Funny business, we need to get them to move to Codeberg
Nah, codeberg is just another company, this could happen there just as it did on gh, granted it’ll be less likely to happen there. They need to move to git platform controlled by them.
Codeberg is not a company tho? It’s a non-profit driven community organization
Yeah, why not Codeberg?
Fair, but my point still stands. The only way adguard is gonna have complete control, is by being sovereign.
I mean, no, not really, if the companies are just responding to legal orders from their governments then there’s nothing they can do apart from breaking the law. (I’m assuming this was DMCA related somehow.)
Can’t wait for Codeberge to figure out federation on Activity Pub. Then other groups of people can host their own instance while we slowly move away from centralized repo hosts.
That is brilliant, I really wish they do it ASAP
Hopefully this was a genuine error on GitHub’s part and not a sign to come.
Probably a sign to come but somewhere else.
Doesn’t look that way from here?
Doesn’t look that way from here?
Huh, reinstated. I don’t think my submission on Lemmy did the trick but good that it’s back.
Another reason not to use GitHub.
Mmmm no? Seems it works
Mmmm no? Seems it works
GitHub happened to backtrack about a minute after I posted it. Not that my submission had anything to do with that but I didn’t doctor the image. I had a fork of that repo and the e-mail notification that my fork was blocked was sent a couple of hours ago but I don’t check mails all the time. The backtracking happened to be in short succession of my submission by happenstance.
Can you include the text of the email on the post for context? ❤️
Sure:
Access to the AdguardFilters repository has been disabled by GitHub staff due to a terms of service violation.
When making content moderation decisions, we consider information from a variety of sources, including: account profile data, information contained in submitted reports/notices or discovered through our own voluntarily initiated investigations, and context around the contents of the repository.

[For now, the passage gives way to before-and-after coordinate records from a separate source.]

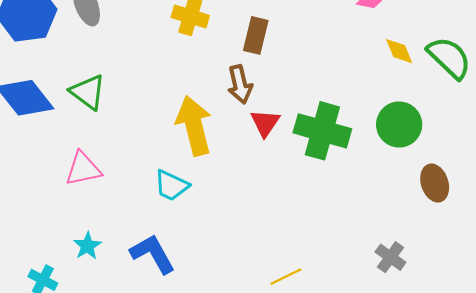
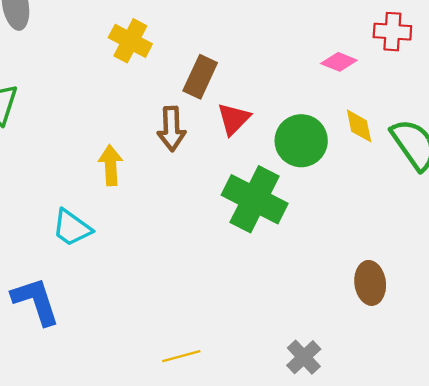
red triangle: (265, 123) -> (234, 119), moved
green circle: (399, 124) -> (301, 141), moved
yellow arrow: (194, 126) -> (111, 165), size x0.6

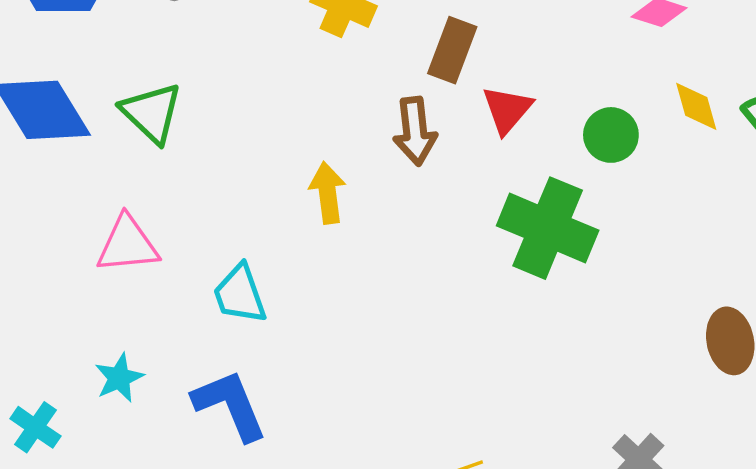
green circle: (301, 141) -> (611, 135), size x0.7
cyan trapezoid: (72, 228) -> (240, 294), moved, turned 39

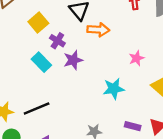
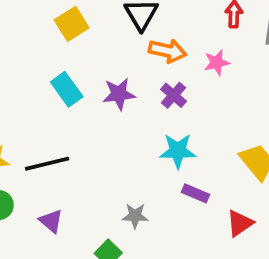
purple cross: (57, 41) -> (174, 95), moved
pink star: (136, 58) -> (217, 63), moved
purple rectangle: (133, 126) -> (195, 193), moved

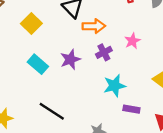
pink star: (217, 63) -> (132, 41), moved
purple cross: (174, 95) -> (104, 52), turned 35
black line: (47, 164) -> (52, 111), moved, turned 60

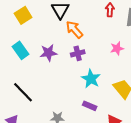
orange arrow: (94, 26) -> (74, 30), turned -144
pink star: (132, 41) -> (117, 48), moved
cyan star: (114, 86) -> (91, 79), moved, turned 30

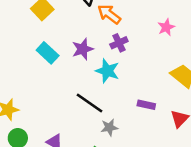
cyan star: (91, 79) -> (107, 71), moved
black line: (23, 92) -> (90, 103), moved

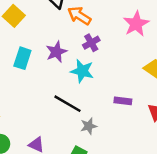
pink star: (166, 27) -> (136, 24), size x1.5
cyan rectangle: (48, 53) -> (22, 58), turned 70

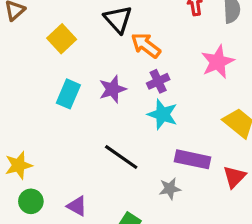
cyan star: (82, 71) -> (162, 114), moved
purple rectangle: (123, 101) -> (193, 159), size x1.5
gray star: (89, 126) -> (170, 189), moved

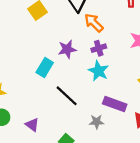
cyan rectangle: (68, 94) -> (45, 68), moved

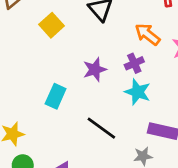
orange arrow: (94, 23) -> (147, 34), moved
cyan rectangle: (45, 68) -> (56, 96), moved

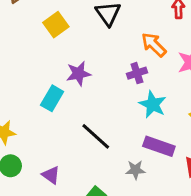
purple star: (95, 70) -> (79, 74), moved
cyan star: (138, 92) -> (153, 104), moved

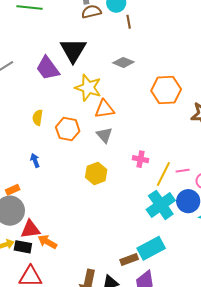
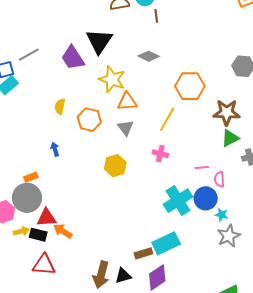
yellow line: (163, 174) -> (167, 119), moved

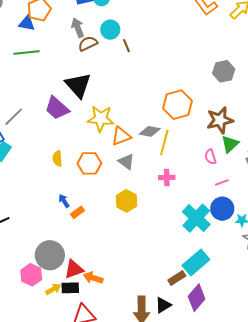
gray diamond: (149, 56) -> (150, 131), moved
pink line: (202, 168) -> (222, 182), moved
orange rectangle: (31, 177) -> (78, 212), moved
pink semicircle: (219, 179) -> (210, 157), moved

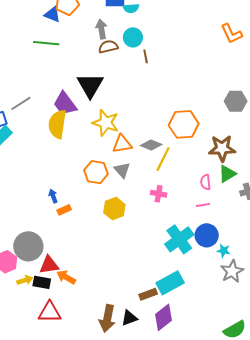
yellow semicircle: (57, 158) -> (57, 124), moved, size x1.8
orange hexagon: (89, 163) -> (96, 172), moved
pink line: (222, 182) -> (203, 205), moved

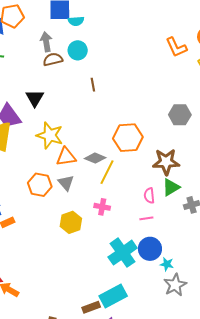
brown line: (146, 56) -> (93, 85), moved
black triangle: (90, 85) -> (35, 98), size x0.7
yellow hexagon: (114, 209) -> (71, 222), moved

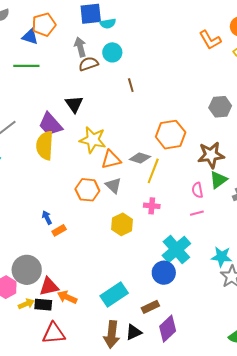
blue circle: (150, 249) -> (164, 273), moved
cyan star: (167, 264) -> (222, 257), size x1.5
cyan rectangle: (113, 296) -> (114, 294), moved

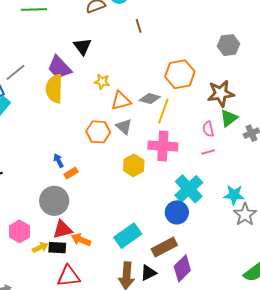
yellow star: (93, 140) -> (102, 82), size x0.6
pink cross: (152, 206) -> (163, 146), size x1.8
gray circle: (27, 270) -> (54, 201), moved
brown rectangle: (150, 307) -> (164, 247), size x1.4

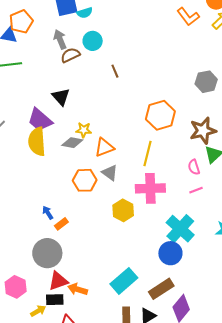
gray diamond: (150, 99) -> (72, 143), moved
yellow arrow: (40, 247) -> (38, 311), moved

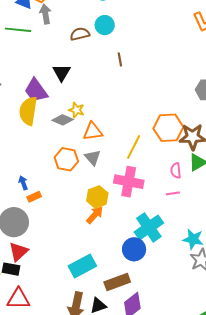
gray arrow: (60, 39) -> (45, 14), moved
orange hexagon: (160, 115) -> (168, 128), moved
red triangle: (58, 281) -> (18, 252), turned -35
orange arrow: (78, 289) -> (95, 215), moved, turned 102

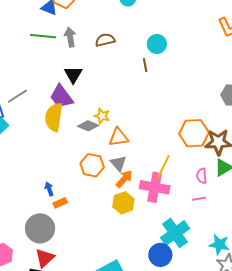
gray arrow: (45, 14) -> (70, 37), moved
cyan circle: (105, 25) -> (157, 44), moved
black triangle: (62, 73) -> (73, 75), moved
yellow line: (134, 147) -> (163, 167), moved
orange arrow: (95, 215) -> (124, 179), moved

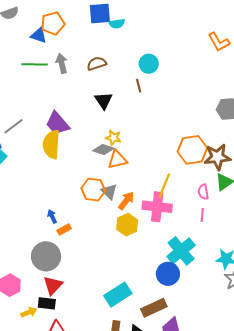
black triangle: (73, 75) -> (104, 101), moved
yellow star: (102, 116) -> (113, 138), moved
gray diamond: (88, 126) -> (103, 150), moved
gray triangle: (118, 163) -> (109, 192), moved
pink line: (199, 199) -> (202, 215), turned -72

If you wish to regain access to the disabled content or would like to dispute that a violation occurred and can provide additional information to show that a different decision should have been reached, please review our Appeal and Reinstatement Policy and submit a request via our form.
You may review our terms of service here: GitHub’s Terms of Service
Please feel free to Contact GitHub Support if you have any questions.
Gotta love how no company ever tells you which part of the terms of service where violated
They do this on purpose, to avoid workarounds.
You’ve been arrested for breaking the law!
I mean, they don’t tell you which part of ToS you violated because you may come up with some way to circumvent it.
Christ, they track forks? I’m wondering if they wouldn’t have known if you had manually pushed to a virgin repo.